Go through the entries and set each one down exactly.
*** Block opens ***
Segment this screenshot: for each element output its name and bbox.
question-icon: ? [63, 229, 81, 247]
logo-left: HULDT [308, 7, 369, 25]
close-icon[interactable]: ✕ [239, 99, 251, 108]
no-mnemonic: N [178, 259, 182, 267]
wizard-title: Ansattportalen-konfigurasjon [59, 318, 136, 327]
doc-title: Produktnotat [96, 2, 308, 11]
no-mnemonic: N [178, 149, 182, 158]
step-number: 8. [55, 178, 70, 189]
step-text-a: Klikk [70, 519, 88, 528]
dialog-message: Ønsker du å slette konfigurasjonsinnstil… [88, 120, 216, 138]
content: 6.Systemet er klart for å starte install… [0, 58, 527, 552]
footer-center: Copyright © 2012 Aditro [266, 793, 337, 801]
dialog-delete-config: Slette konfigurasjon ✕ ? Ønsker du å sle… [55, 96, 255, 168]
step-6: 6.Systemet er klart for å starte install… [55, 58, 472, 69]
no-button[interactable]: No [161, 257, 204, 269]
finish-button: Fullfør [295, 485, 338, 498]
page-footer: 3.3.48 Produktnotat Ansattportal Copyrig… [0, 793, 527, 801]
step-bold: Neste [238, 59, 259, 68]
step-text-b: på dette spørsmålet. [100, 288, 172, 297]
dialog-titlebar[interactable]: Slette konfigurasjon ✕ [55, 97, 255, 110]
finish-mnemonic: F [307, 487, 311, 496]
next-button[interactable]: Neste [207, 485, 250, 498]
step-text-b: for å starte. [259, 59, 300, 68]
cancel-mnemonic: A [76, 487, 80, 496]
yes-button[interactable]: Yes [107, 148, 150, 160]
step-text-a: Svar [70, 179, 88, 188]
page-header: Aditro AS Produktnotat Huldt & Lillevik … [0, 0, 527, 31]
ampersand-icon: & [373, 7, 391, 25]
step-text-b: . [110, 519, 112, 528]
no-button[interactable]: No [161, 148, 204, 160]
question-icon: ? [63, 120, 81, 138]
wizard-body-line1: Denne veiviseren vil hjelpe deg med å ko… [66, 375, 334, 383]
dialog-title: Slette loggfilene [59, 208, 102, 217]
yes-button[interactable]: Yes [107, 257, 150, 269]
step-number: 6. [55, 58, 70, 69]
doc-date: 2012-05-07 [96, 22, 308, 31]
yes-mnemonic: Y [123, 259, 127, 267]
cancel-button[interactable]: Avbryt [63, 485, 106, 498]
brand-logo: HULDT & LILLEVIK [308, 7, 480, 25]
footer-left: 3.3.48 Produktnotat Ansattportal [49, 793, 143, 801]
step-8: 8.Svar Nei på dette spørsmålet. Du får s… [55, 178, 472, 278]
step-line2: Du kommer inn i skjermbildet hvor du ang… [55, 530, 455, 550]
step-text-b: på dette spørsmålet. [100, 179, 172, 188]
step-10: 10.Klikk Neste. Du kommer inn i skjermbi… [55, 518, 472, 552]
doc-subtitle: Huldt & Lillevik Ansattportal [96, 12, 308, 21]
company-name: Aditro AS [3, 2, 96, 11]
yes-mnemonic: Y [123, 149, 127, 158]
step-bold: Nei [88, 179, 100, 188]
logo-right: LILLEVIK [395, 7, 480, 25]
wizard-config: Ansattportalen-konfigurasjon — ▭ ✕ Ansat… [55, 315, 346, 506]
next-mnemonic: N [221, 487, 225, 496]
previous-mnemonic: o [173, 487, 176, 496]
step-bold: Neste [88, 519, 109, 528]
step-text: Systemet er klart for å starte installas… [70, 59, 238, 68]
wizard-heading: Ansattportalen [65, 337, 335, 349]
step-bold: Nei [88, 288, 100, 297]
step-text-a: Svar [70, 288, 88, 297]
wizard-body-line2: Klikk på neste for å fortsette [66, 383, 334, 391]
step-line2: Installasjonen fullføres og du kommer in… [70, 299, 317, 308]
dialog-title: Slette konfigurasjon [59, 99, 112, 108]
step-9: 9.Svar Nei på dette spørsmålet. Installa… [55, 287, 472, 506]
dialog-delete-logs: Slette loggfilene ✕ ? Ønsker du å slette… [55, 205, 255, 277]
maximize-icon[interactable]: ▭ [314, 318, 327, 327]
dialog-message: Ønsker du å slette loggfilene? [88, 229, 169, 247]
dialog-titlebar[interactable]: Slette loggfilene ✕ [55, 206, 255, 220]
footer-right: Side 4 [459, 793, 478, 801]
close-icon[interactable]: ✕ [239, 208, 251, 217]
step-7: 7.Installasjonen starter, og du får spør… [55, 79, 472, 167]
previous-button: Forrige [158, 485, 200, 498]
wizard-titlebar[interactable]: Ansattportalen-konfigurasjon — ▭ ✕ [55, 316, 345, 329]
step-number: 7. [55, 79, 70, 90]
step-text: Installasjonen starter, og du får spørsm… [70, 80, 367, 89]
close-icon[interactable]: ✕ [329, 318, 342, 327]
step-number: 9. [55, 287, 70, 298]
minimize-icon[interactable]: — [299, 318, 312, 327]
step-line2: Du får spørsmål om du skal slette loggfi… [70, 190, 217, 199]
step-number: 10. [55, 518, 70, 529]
*** Block closes ***
▶ **Solution for this problem**:
Segment this screenshot: for each element output its name and bbox.
question-icon: ? [63, 229, 81, 247]
logo-left: HULDT [308, 7, 369, 25]
close-icon[interactable]: ✕ [239, 99, 251, 108]
no-mnemonic: N [178, 259, 182, 267]
wizard-title: Ansattportalen-konfigurasjon [59, 318, 136, 327]
doc-title: Produktnotat [96, 2, 308, 11]
no-mnemonic: N [178, 149, 182, 158]
step-number: 8. [55, 178, 70, 189]
step-text-a: Klikk [70, 519, 88, 528]
dialog-message: Ønsker du å slette konfigurasjonsinnstil… [88, 120, 216, 138]
content: 6.Systemet er klart for å starte install… [0, 58, 527, 552]
footer-center: Copyright © 2012 Aditro [266, 793, 337, 801]
dialog-delete-config: Slette konfigurasjon ✕ ? Ønsker du å sle… [55, 96, 255, 168]
step-6: 6.Systemet er klart for å starte install… [55, 58, 472, 69]
no-button[interactable]: No [161, 257, 204, 269]
finish-button: Fullfør [295, 485, 338, 498]
page-footer: 3.3.48 Produktnotat Ansattportal Copyrig… [0, 793, 527, 801]
step-bold: Neste [238, 59, 259, 68]
step-text-b: på dette spørsmålet. [100, 288, 172, 297]
dialog-titlebar[interactable]: Slette konfigurasjon ✕ [55, 97, 255, 110]
finish-mnemonic: F [307, 487, 311, 496]
next-button[interactable]: Neste [207, 485, 250, 498]
step-text-b: for å starte. [259, 59, 300, 68]
cancel-mnemonic: A [76, 487, 80, 496]
yes-button[interactable]: Yes [107, 148, 150, 160]
step-text-a: Svar [70, 179, 88, 188]
page-header: Aditro AS Produktnotat Huldt & Lillevik … [0, 0, 527, 31]
ampersand-icon: & [373, 7, 391, 25]
step-text-b: . [110, 519, 112, 528]
no-button[interactable]: No [161, 148, 204, 160]
question-icon: ? [63, 120, 81, 138]
wizard-body-line1: Denne veiviseren vil hjelpe deg med å ko… [66, 375, 334, 383]
dialog-title: Slette loggfilene [59, 208, 102, 217]
yes-button[interactable]: Yes [107, 257, 150, 269]
step-number: 6. [55, 58, 70, 69]
doc-date: 2012-05-07 [96, 22, 308, 31]
yes-mnemonic: Y [123, 259, 127, 267]
cancel-button[interactable]: Avbryt [63, 485, 106, 498]
brand-logo: HULDT & LILLEVIK [308, 7, 480, 25]
footer-left: 3.3.48 Produktnotat Ansattportal [49, 793, 143, 801]
step-8: 8.Svar Nei på dette spørsmålet. Du får s… [55, 178, 472, 278]
step-line2: Du kommer inn i skjermbildet hvor du ang… [55, 530, 455, 550]
step-text-b: på dette spørsmålet. [100, 179, 172, 188]
step-10: 10.Klikk Neste. Du kommer inn i skjermbi… [55, 518, 472, 552]
doc-subtitle: Huldt & Lillevik Ansattportal [96, 12, 308, 21]
company-name: Aditro AS [3, 2, 96, 11]
yes-mnemonic: Y [123, 149, 127, 158]
step-bold: Nei [88, 179, 100, 188]
logo-right: LILLEVIK [395, 7, 480, 25]
wizard-config: Ansattportalen-konfigurasjon — ▭ ✕ Ansat… [55, 315, 346, 506]
next-mnemonic: N [221, 487, 225, 496]
previous-mnemonic: o [173, 487, 176, 496]
step-bold: Neste [88, 519, 109, 528]
step-text: Systemet er klart for å starte installas… [70, 59, 238, 68]
wizard-heading: Ansattportalen [65, 337, 335, 349]
step-bold: Nei [88, 288, 100, 297]
step-text-a: Svar [70, 288, 88, 297]
wizard-body-line2: Klikk på neste for å fortsette [66, 383, 334, 391]
step-line2: Installasjonen fullføres og du kommer in… [70, 299, 317, 308]
dialog-title: Slette konfigurasjon [59, 99, 112, 108]
step-9: 9.Svar Nei på dette spørsmålet. Installa… [55, 287, 472, 506]
dialog-delete-logs: Slette loggfilene ✕ ? Ønsker du å slette… [55, 205, 255, 277]
maximize-icon[interactable]: ▭ [314, 318, 327, 327]
dialog-message: Ønsker du å slette loggfilene? [88, 229, 169, 247]
dialog-titlebar[interactable]: Slette loggfilene ✕ [55, 206, 255, 220]
footer-right: Side 4 [459, 793, 478, 801]
close-icon[interactable]: ✕ [239, 208, 251, 217]
step-7: 7.Installasjonen starter, og du får spør… [55, 79, 472, 167]
previous-button: Forrige [158, 485, 200, 498]
wizard-titlebar[interactable]: Ansattportalen-konfigurasjon — ▭ ✕ [55, 316, 345, 329]
step-number: 7. [55, 79, 70, 90]
step-text: Installasjonen starter, og du får spørsm… [70, 80, 367, 89]
close-icon[interactable]: ✕ [329, 318, 342, 327]
step-number: 9. [55, 287, 70, 298]
minimize-icon[interactable]: — [299, 318, 312, 327]
step-line2: Du får spørsmål om du skal slette loggfi… [70, 190, 217, 199]
step-number: 10. [55, 518, 70, 529]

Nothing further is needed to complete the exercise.